I sometimes think that if an idea rings of plain old common sense its potential or true importance is often overlooked or missed entirely. Health care is an amazingly complex profession and business, but sometimes the side effects may be more long-lasting than the condition that is the center of attention. Here are two developments that might be undervalued, ignored or looked at in the wrong light.

Coordinated Care: A Bonanza of Good Will

If I had a nickel for every CEO who told me over the years that they never realized how confusing and daunting the health care system is until they managed the care of an elderly parent, I wouldn't be rich but I would have a very big pile of coins. A new AHA survey shows that coordinating care is a steadily growing practice. Hospitals see it as a way to cut costs, reduce readmissions, manage chronic conditions and achieve various population health management elements. All are very worthy operational and patient care goals. But a very real yet overlooked value is that it is a potential bonanza of good will. Something that no hospital can have too much of but is often in short supply.

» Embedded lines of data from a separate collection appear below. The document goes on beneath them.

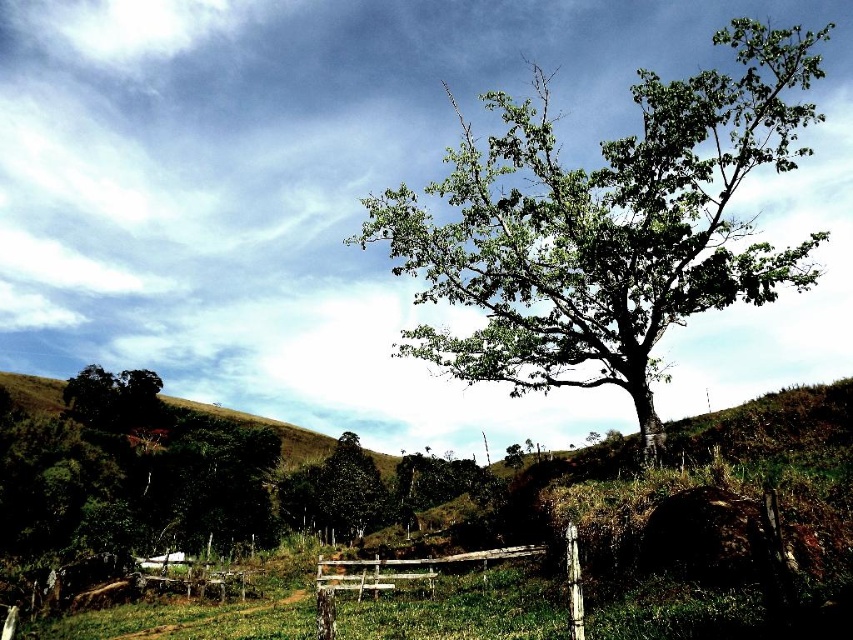 Question: Can you confirm if green leafy tree at center is smaller than wooden fence at lower center?

Choices:
 (A) no
 (B) yes

Answer: (A)

Question: Which point is farther from the camera taking this photo?

Choices:
 (A) (322, 628)
 (B) (85, 371)
 (C) (785, 42)

Answer: (C)

Question: Which object is farther from the camera taking this photo?

Choices:
 (A) wooden fence at lower center
 (B) green leafy tree at center
 (C) dark green leafy tree at lower left

Answer: (C)

Question: In this image, where is wooden fence at lower center located relative to dark green leafy tree at lower left?

Choices:
 (A) right
 (B) left

Answer: (A)

Question: Can you confirm if green leafy tree at center is positioned above dark green leafy tree at lower left?

Choices:
 (A) yes
 (B) no

Answer: (A)

Question: Which of the following is the farthest from the observer?

Choices:
 (A) (431, 564)
 (B) (643, 400)
 (C) (160, 384)

Answer: (C)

Think about it. Many patients leave the hospital with a complex list of instructions. Even a follow-up phone call or two gives a sense of security and relieves some of the anxiety surrounding illness and vulnerability. It's reassuring to patients and families to know that there is some help out there if needed and that the continuity between caregivers and the patients continues. One reason patients tend to remain loyal to their physicians is that they have a sense of an ongoing relationship with that doctor, particularly in difficult situations. There's no downside for a hospital if a patient and his family feel that the hospital continues to be concerned with the patient's well-being after discharge. And we haven't mentioned the millions of caregivers out there who can feel exhausted and on their own.

Hospitals have long based marketing campaigns around the concept that they are caring institutions. Coordinating care beyond the acute stage is a very tangible way of proving it's more than pictures and words. Health care seems dominated by so much negativity. This word-of-mouth recommendation potentially generated by truly coordinated care is a very big upside.

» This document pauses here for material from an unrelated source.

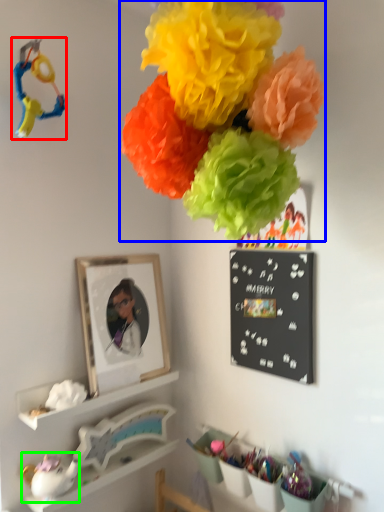 Question: Based on their relative distances, which object is nearer to toy (highlighted by a red box)? Choose from flower (highlighted by a blue box) and toy (highlighted by a green box).

Choices:
 (A) flower
 (B) toy

Answer: (A) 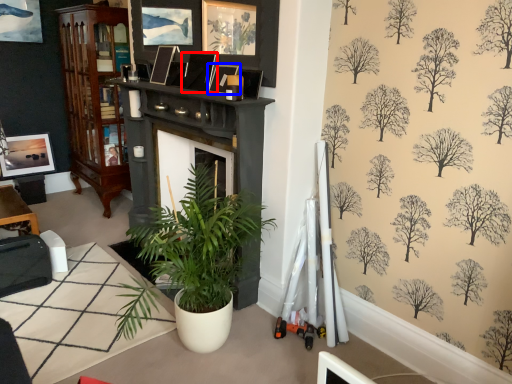 Question: Which of the following is the closest to the observer, picture frame (highlighted by a red box) or picture frame (highlighted by a blue box)?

Insurance Exchanges and Consumers

Everyone's attention is focused on the public exchanges but they have an older cousin standing well offstage that may be poised to outshine them. There are two types of private exchanges: one features only the products of one insurer, the other displays the products of multiple payers. Private exchanges have been around awhile and primarily used by employers who wanted to end the financial exposure for retiree health care expenses. But last year, several well-known companies began using them in place of traditional health care in-house benefits. The employee is given a certain amount of money and told to shop a selected private exchange.

While few companies have jumped, surveys say that about 80 percent are actively studying the potential of exchanges. If consumers like seeing side-by-side comparisons of plans and actually understanding what they buy, the whole insurance market could transform. Via the path of online shopping, it could happen sooner than we think.